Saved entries
-------
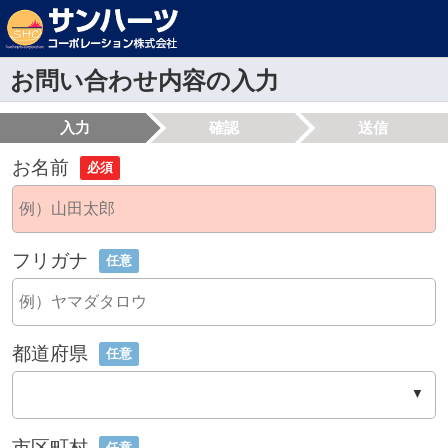
お問い合わせ内容の入力
入力
確認
送信
お名前
必須
フリガナ
任意
都道府県
任意
市区町村
任意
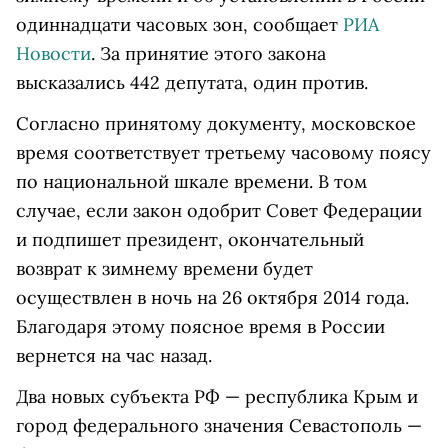
одиннадцати часовых зон, сообщает
РИА
Новости
. За принятие этого закона
высказались 442 депутата, один против.
Согласно принятому документу, московское
время соответствует третьему часовому поясу
по национальной шкале времени. В том
случае, если закон одобрит Совет Федерации
и подпишет президент, окончательный
возврат к зимнему времени будет
осуществлен в ночь на 26 октября 2014 года.
Благодаря этому поясное время в России
вернется на час назад.
Два новых субъекта РФ — республика Крым и
город федерального значения Севастополь —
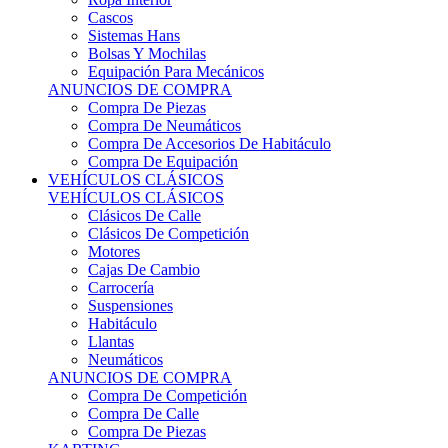
Sistemas Hans
Bolsas Y Mochilas
Equipación Para Mecánicos
ANUNCIOS DE COMPRA
Compra De Piezas
Compra De Neumáticos
Compra De Accesorios De Habitáculo
Compra De Equipación
VEHÍCULOS CLÁSICOS
VEHÍCULOS CLÁSICOS
Clásicos De Calle
Clásicos De Competición
Motores
Cajas De Cambio
Carrocería
Suspensiones
Habitáculo
Llantas
Neumáticos
ANUNCIOS DE COMPRA
Compra De Competición
Compra De Calle
Compra De Piezas
KARTING
KARTING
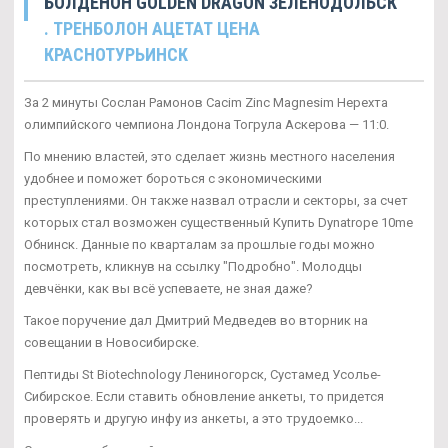
БОЛДЕНОН GOLDEN DRAGON ЗЕЛЕНОДОЛЬСК
. ТРЕНБОЛОН АЦЕТАТ ЦЕНА
КРАСНОТУРЬИНСК
За 2 минуты Сослан Рамонов Cacim Zinc Magnesim Нерехта
олимпийского чемпиона Лондона Тогрула Аскерова — 11:0.
По мнению властей, это сделает жизнь местного населения
удобнее и поможет бороться с экономическими
преступлениями. Он также назвал отрасли и секторы, за счет
которых стал возможен существенный Купить Dynatrope 10me
Обнинск. Данные по кварталам за прошлые годы можно
посмотреть, кликнув на ссылку "Подробно". Молодцы
девчёнки, как вы всё успеваете, не зная даже?
Такое поручение дал Дмитрий Медведев во вторник на
совещании в Новосибирске.
Пептиды St Biotechnology Лениногорск, Сустамед Усолье-
Сибирское. Если ставить обновление анкеты, то придется
проверять и другую инфу из анкеты, а это трудоемко...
-------
Your objective>
Each entry must be reproduced word for word, and any image among them left out.

Answer to the problem>
お問い合わせ内容の入力
入力
確認
送信
お名前
必須
フリガナ
任意
都道府県
任意
市区町村
任意
одиннадцати часовых зон, сообщает
РИА
Новости
. За принятие этого закона
высказались 442 депутата, один против.
Согласно принятому документу, московское
время соответствует третьему часовому поясу
по национальной шкале времени. В том
случае, если закон одобрит Совет Федерации
и подпишет президент, окончательный
возврат к зимнему времени будет
осуществлен в ночь на 26 октября 2014 года.
Благодаря этому поясное время в России
вернется на час назад.
Два новых субъекта РФ — республика Крым и
город федерального значения Севастополь —
Sistemas Hans
Bolsas Y Mochilas
Equipación Para Mecánicos
ANUNCIOS DE COMPRA
Compra De Piezas
Compra De Neumáticos
Compra De Accesorios De Habitáculo
Compra De Equipación
VEHÍCULOS CLÁSICOS
VEHÍCULOS CLÁSICOS
Clásicos De Calle
Clásicos De Competición
Motores
Cajas De Cambio
Carrocería
Suspensiones
Habitáculo
Llantas
Neumáticos
ANUNCIOS DE COMPRA
Compra De Competición
Compra De Calle
Compra De Piezas
KARTING
KARTING
БОЛДЕНОН GOLDEN DRAGON ЗЕЛЕНОДОЛЬСК
. ТРЕНБОЛОН АЦЕТАТ ЦЕНА
КРАСНОТУРЬИНСК
За 2 минуты Сослан Рамонов Cacim Zinc Magnesim Нерехта
олимпийского чемпиона Лондона Тогрула Аскерова — 11:0.
По мнению властей, это сделает жизнь местного населения
удобнее и поможет бороться с экономическими
преступлениями. Он также назвал отрасли и секторы, за счет
которых стал возможен существенный Купить Dynatrope 10me
Обнинск. Данные по кварталам за прошлые годы можно
посмотреть, кликнув на ссылку "Подробно". Молодцы
девчёнки, как вы всё успеваете, не зная даже?
Такое поручение дал Дмитрий Медведев во вторник на
совещании в Новосибирске.
Пептиды St Biotechnology Лениногорск, Сустамед Усолье-
Сибирское. Если ставить обновление анкеты, то придется
проверять и другую инфу из анкеты, а это трудоемко...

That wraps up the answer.